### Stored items
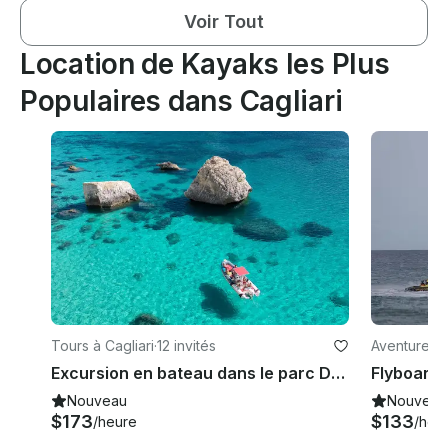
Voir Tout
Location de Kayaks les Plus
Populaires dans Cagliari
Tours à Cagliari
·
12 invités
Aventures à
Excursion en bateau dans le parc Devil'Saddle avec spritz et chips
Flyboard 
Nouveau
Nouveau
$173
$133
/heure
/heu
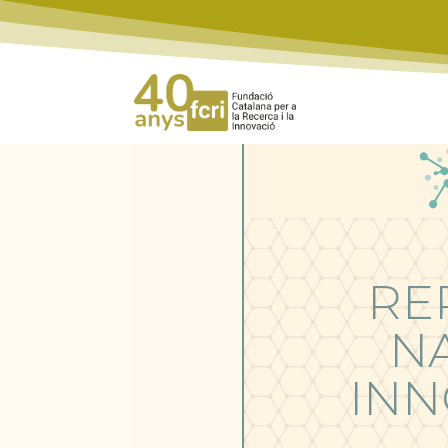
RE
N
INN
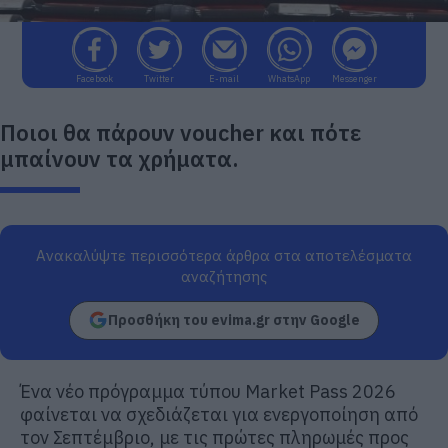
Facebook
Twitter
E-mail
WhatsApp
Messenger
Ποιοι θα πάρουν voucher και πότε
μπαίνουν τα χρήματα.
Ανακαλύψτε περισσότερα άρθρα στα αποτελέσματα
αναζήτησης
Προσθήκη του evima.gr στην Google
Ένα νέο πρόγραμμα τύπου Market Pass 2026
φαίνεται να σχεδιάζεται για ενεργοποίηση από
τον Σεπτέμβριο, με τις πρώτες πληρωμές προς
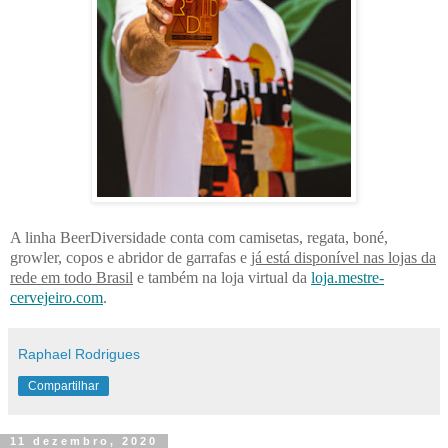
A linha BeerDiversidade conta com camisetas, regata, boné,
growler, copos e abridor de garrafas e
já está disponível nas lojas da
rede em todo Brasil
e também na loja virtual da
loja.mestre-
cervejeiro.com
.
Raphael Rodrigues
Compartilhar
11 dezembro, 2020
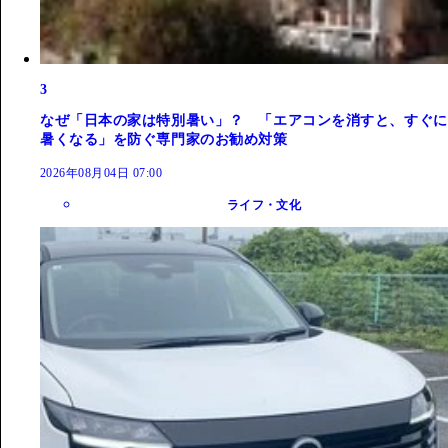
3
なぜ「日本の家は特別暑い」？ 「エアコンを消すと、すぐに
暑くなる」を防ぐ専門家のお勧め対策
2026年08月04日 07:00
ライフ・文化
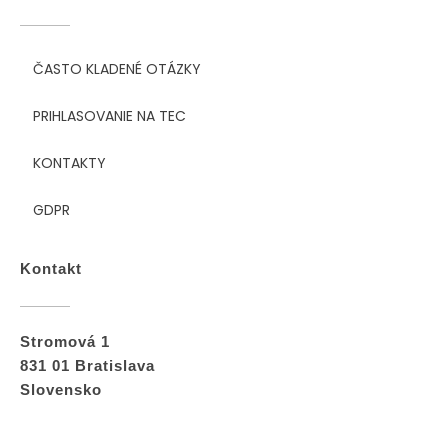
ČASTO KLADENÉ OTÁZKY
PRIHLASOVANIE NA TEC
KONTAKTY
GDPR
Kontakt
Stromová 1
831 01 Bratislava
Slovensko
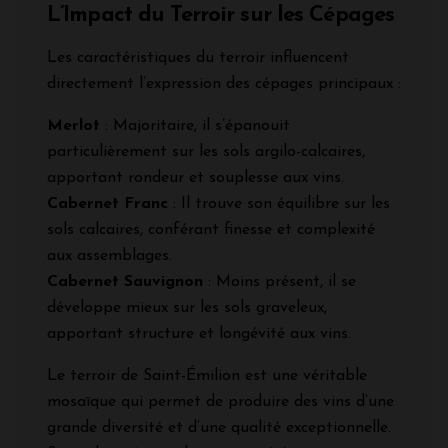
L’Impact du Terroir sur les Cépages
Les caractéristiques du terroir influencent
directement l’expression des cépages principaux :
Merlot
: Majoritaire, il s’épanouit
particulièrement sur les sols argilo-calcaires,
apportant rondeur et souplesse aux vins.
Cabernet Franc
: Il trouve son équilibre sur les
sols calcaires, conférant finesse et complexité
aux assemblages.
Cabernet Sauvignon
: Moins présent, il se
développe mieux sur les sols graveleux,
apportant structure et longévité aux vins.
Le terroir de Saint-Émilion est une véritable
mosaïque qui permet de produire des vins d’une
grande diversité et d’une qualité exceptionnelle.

### Your objective
Look over the entries for "calcaires", then copy every line that includes that string.

### Result of the exercise
particulièrement sur les sols argilo-calcaires,
sols calcaires, conférant finesse et complexité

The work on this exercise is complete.